A smear of tsunami debris, rather than a massive surge, is likely to wash up on B.C.'s west coast over the next two years, says a Fisheries and Oceans scientist working on an evolving federal and provincial tsunami debris management plan.
However, that smear could amount to about 1.5 million tonnes - more than 10 times the amount of garbage that goes to Hartland landfill in a year - spread along the Canadian and U.S. coast from Alaska to California.
There are few certainties about what will happen with the seaborne debris from the March 2011 Japanese earthquake and subsequent tsunami, said Robin Brown of DFO.
"We are not looking for an intense pulse over a short time period," Brown said.
"We'll probably see a big smear - a long tail of material continuing to arrive."
The tsunami sent about five million tonnes of debris into the ocean, 70 per cent of which is believed to have sunk, Brown said.
"There were a lot of things that weren't floatable items that sank just off shore.
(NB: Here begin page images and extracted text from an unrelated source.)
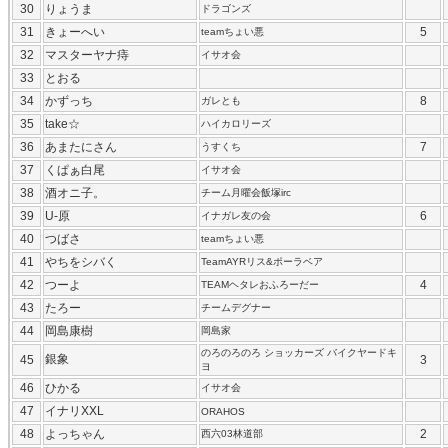
30
りょうま
ドラゴンズ
31
きょーへい
5
teamちょい悪
32
マスターヤナ痔
イサオ会
33
とおる
34
かずっち
8
ガレとも
35
take☆
ハイカロリーズ
36
あまたにさん
7
うすくち
37
くぱぁ白尾
イサオ会
38
酒オニ子。
チーム月曜会飯塚irc
39
U-原
6
イナガレ友の会
40
つばさ
teamちょい悪
41
やちをシバく
TeamAYRリス&ポーラベア
42
つーよ
4
TEAMヘタレおふろーだー
43
たろー
チームデグナー
44
岡島康樹
岡島家
のろのろのろ ショッカーズ バイクヤードキ
銀象
45
3
ヨ
46
ひかる
イサオ会
47
イナリXXL
ORAHOS
48
よっちゃん
2
西六03林道部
So that's the heavy things. The cars. The metals," he said.
While some high-profile items - including a crated Harley Davidson motorcycle pulled from a remote beach in Haida Gwaii, and a 20-metre dock found on a beach near Newport, Oregon - have washed up, only a small percentage of debris coming onto shore has been confirmed as coming from the tsunami.
Much will depend on ocean currents as the highly dispersed debris heads for land. "It's like an inefficient conveyor belt," Brown said. "It does not move smoothly or in an orderly fashion."
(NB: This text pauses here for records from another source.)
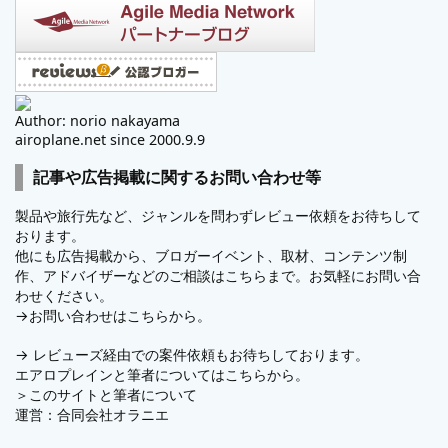
Author: norio nakayama
airoplane.net since 2000.9.9
記事や広告掲載に関するお問い合わせ等
製品や旅行先など、ジャンルを問わずレビュー依頼をお待ちして
おります。
他にも広告掲載から、ブロガーイベント、取材、コンテンツ制
作、アドバイザーなどのご相談はこちらまで。お気軽にお問い合
わせください。
→
お問い合わせはこちらから。
→
レビューズ
経由での案件依頼もお待ちしております。
エアロプレインと筆者についてはこちらから。
＞
このサイトと筆者について
運営：
合同会社オラニエ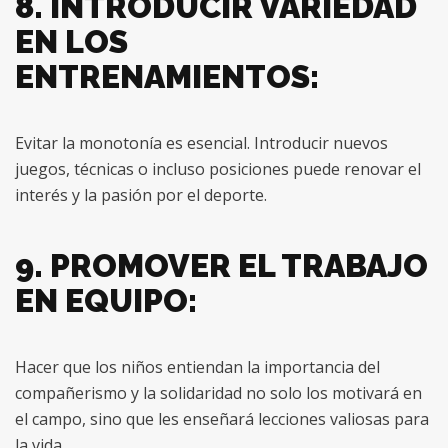
8. INTRODUCIR VARIEDAD
EN LOS
ENTRENAMIENTOS:
Evitar la monotonía es esencial. Introducir nuevos
juegos, técnicas o incluso posiciones puede renovar el
interés y la pasión por el deporte.
9. PROMOVER EL TRABAJO
EN EQUIPO:
Hacer que los niños entiendan la importancia del
compañerismo y la solidaridad no solo los motivará en
el campo, sino que les enseñará lecciones valiosas para
la vida.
The areas least likely to be affected are the mainland, inlets and Strait of Georgia. Communities on the west coast of Vancouver Island and Haida Gwaii are the most likely to see scattered debris.
Victoria is less likely to see debris than the west coast. But experts agree tides and currents could sweep debris into most coastal areas.
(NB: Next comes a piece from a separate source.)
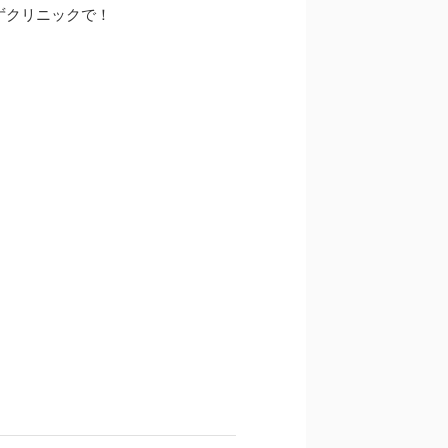
ずクリニックで！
Mike Hicks, the Capital Regional District director for the Juan de Fuca electoral area, which includes Port Renfrew, said he is worried that wood is floating unseen just below the ocean surface.
He fears that Island waters could be "overwhelmed by wood material to the point that our fishing industry in Port Renfrew, Ucluelet, Bamfield would be affected, probably all up and down the coast for a few years."
A debris management plan is being developed with First Nations and local governments, but communities will not be left picking up the tab, B.C. Environment Minister Terry Lake said.
"There may be extra costs or extra draws on local government resources for recycling or compacting," Lake said. "We will work with them and try to ensure they are not left holding the bag."
So far, more than $100,000 has been spent on the plan, Lake said.
"If things need to be scaled up, we will look for more resources," he said.
The primary focus will be developing options for collection and disposal of debris ranging from recycling to storage, and integrating volunteer groups.
Lake said the risk of alien species would be assessed, but there are few radiation or health risks. "We think we can manage what comes at us, but we need a plan in place in case it becomes more than we expect," he said.
Jim Standen, who is helping to lead the debris response, said there is a limited ability to track the debris, so the key is watching shorelines.
"We don't want to overreact initially, but we also want make sure we plan so that as it grows or if it grows, we're prepared to grow our response along with that," he said.